Is Bone Broth High in Protein? The Real Answer

Bone broth is not high in protein. A typical cup contains roughly 6 to 10 grams, which is a fraction of what you’d get from a chicken breast (around 30 grams) or a scoop of protein powder (20 to 25 grams). The protein it does contain is mostly collagen, which is an incomplete protein, meaning it lacks some of the essential amino acids your body can only get from food.

How Much Protein Is Actually in Bone Broth

The protein content of bone broth varies widely depending on how it’s made. Research on bone soup preparation found that protein concentration increases significantly during the first eight hours of cooking, then plateaus. At ten hours of simmering, the concentration reached about 0.92 grams per 100 milliliters, which works out to roughly 2 grams per cup at the low end. Commercial bone broths that use more bones, longer cook times, or concentration techniques can push that number up to 10 grams per cup or slightly higher.

Several factors influence the final number: the ratio of bones to water, how small the bones are broken down, and total cooking time. A homemade broth simmered for just a few hours with a modest amount of bones will be protein-poor. A thick, gelatinous broth made with a high bone-to-water ratio and cooked for 12 to 24 hours will have more. If the broth jiggles like gelatin when refrigerated, that’s a sign more collagen has dissolved into the liquid.

Why Bone Broth Protein Isn’t the Same as Meat Protein

Nearly all the protein in bone broth comes from collagen, the structural protein in bones, tendons, and ligaments. When you simmer bones for hours, collagen breaks down into gelatin, which dissolves into the liquid. This gelatin is rich in a few specific amino acids, particularly glycine, proline, and glutamine, but it’s missing or very low in others your body needs.

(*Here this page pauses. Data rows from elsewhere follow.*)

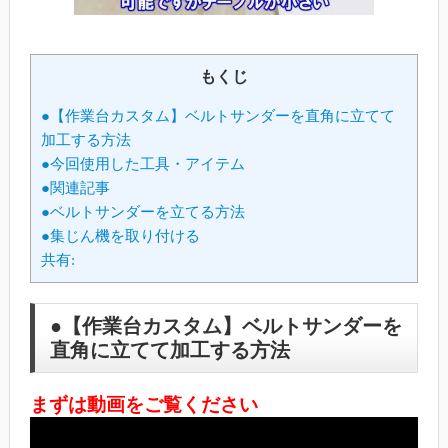
もくじ
●【作業台カスタム】ベルトサンダーを直角に立てて
加工する方法
●今回使用した工具・アイテム
●関連記事
●ベルトサンダーを立てる方法
●集じん機を取り付ける
共有:
●【作業台カスタム】ベルトサンダーを
直角に立てて加工する方法
まずは動画をご覧ください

Collagen is not a complete protein. It contains little to no tryptophan, one of the nine essential amino acids. This matters because protein quality is measured partly by whether a food delivers all the amino acids your body can’t make on its own. On the standard protein quality scale (PDCAAS), collagen and bone broth protein score a zero when evaluated in isolation, specifically because of the missing tryptophan. That doesn’t mean bone broth protein is useless. When eaten as part of a normal diet that includes other protein sources, the missing amino acids get filled in by everything else you eat. But it does mean bone broth alone is a poor choice if you’re trying to hit your protein goals.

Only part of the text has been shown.